Women and children, boys and men
Stream to the station platform then,
Eager to gaze from its long plank walk,
With gesturing arms and rapid talk,
At the huge machine like a comet hurled
From the mystical zone of the outer world.
Thus it was on one summer's day, While the land in its noontide slumber lay With never a living creature near Save a lizard, perhaps, by a cactus spear Basking himself in the fervid heat, Or, high aloft, like a pirate fleet, A flock of vultures on lazy wing Circling wide in a watchful ring, That into the street of the desert town A long, slow freight came rolling down, Laden with goods of Northern yield For Mexican mine and town and field.

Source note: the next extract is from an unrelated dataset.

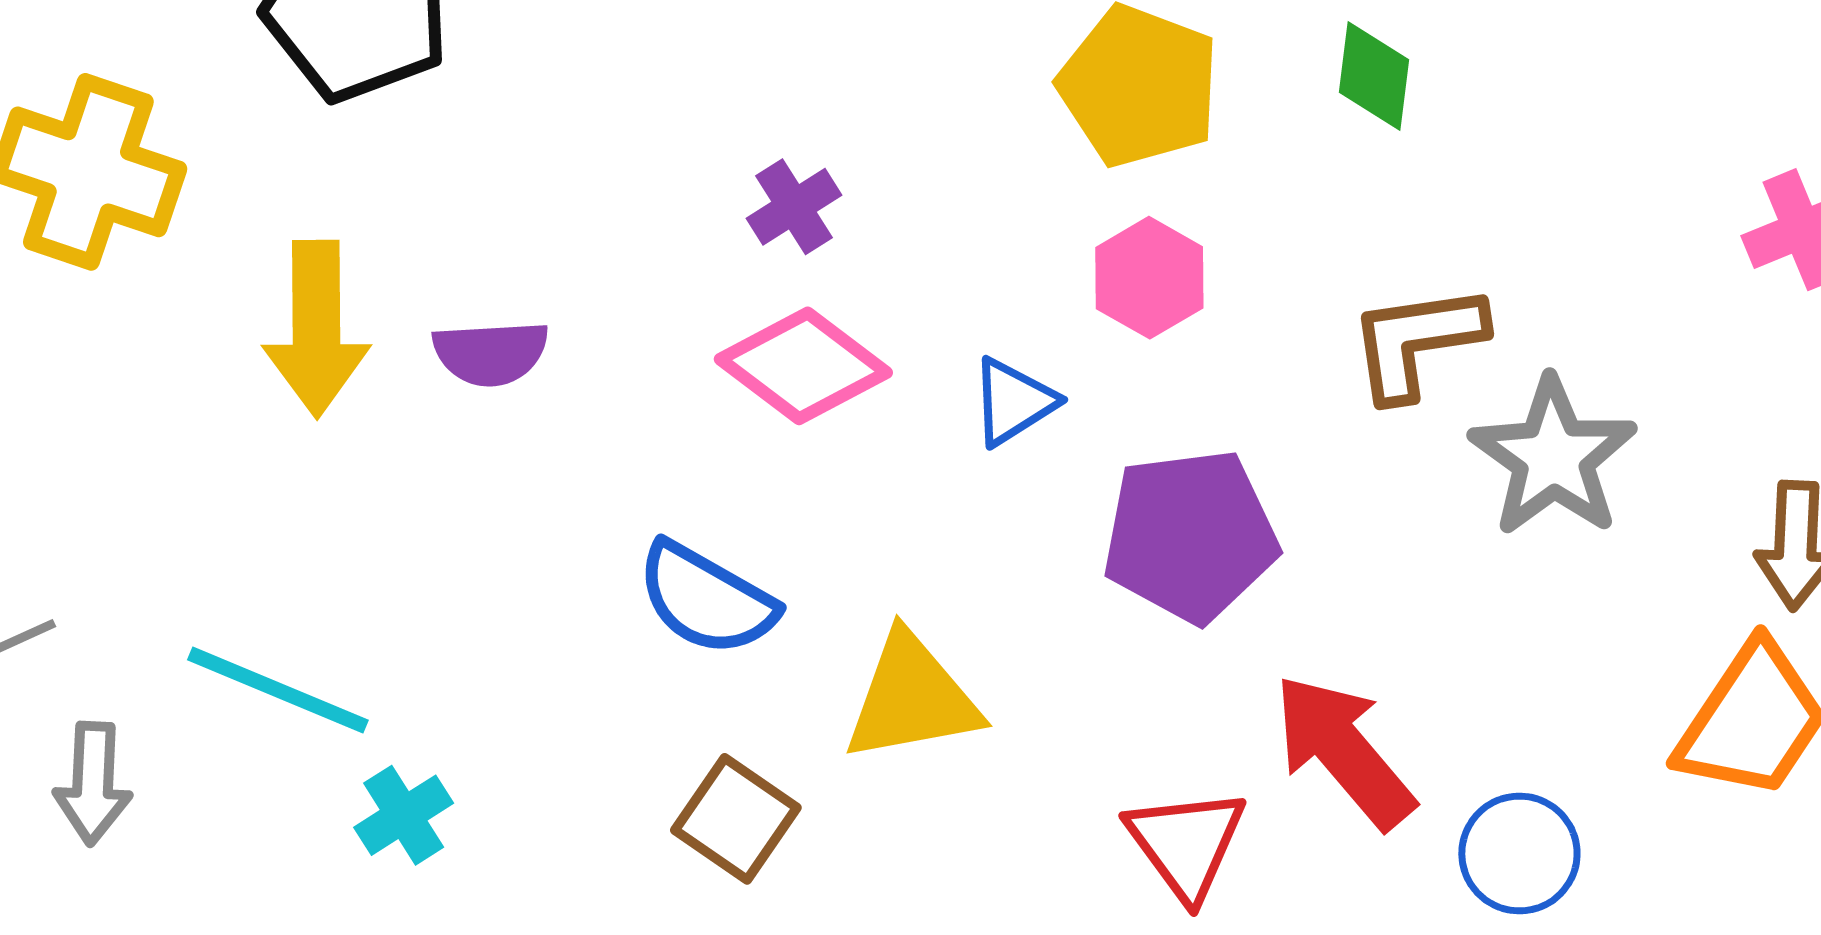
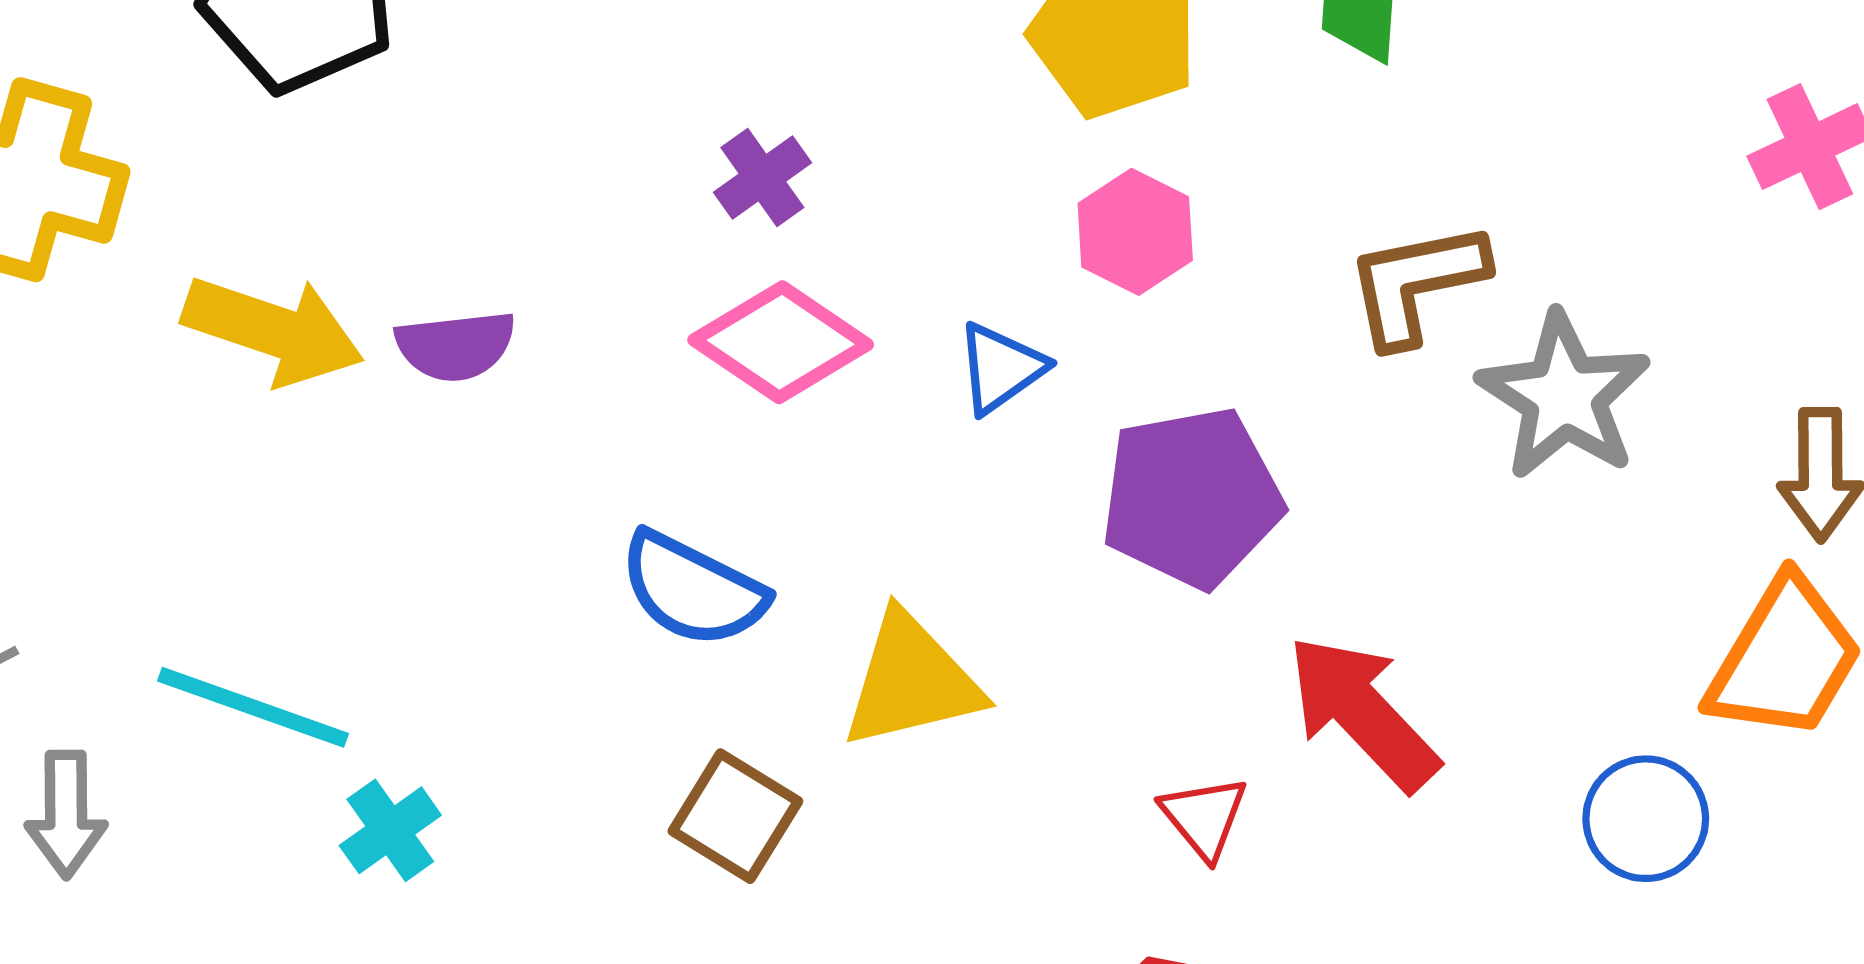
yellow arrow: (316, 329) -> (273, 330), turned -68
red triangle: (1186, 844) -> (1204, 817), size x0.7
blue circle: (1519, 854) -> (1646, 819), moved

Rumbling in with failing speed It came to rest like a tired steed, With the mogul engine's dusty flank Close by the massive water-tank, As if it longed, like a living thing, To quench its thirst at the cooling spring Of the thousand-foot artesian well, Sunk through the desert's crusted shell.
Just as it stopped with a grinding jar
Rattling back from car to car,
Out of the engine-cab swung clear
Jesus Garcia, the engineer,
Sooted and grimed to his finger-tips
But the lilt of a song on his smiling lips,
For he was handsome and young and strong
And love was the theme of his murmured song.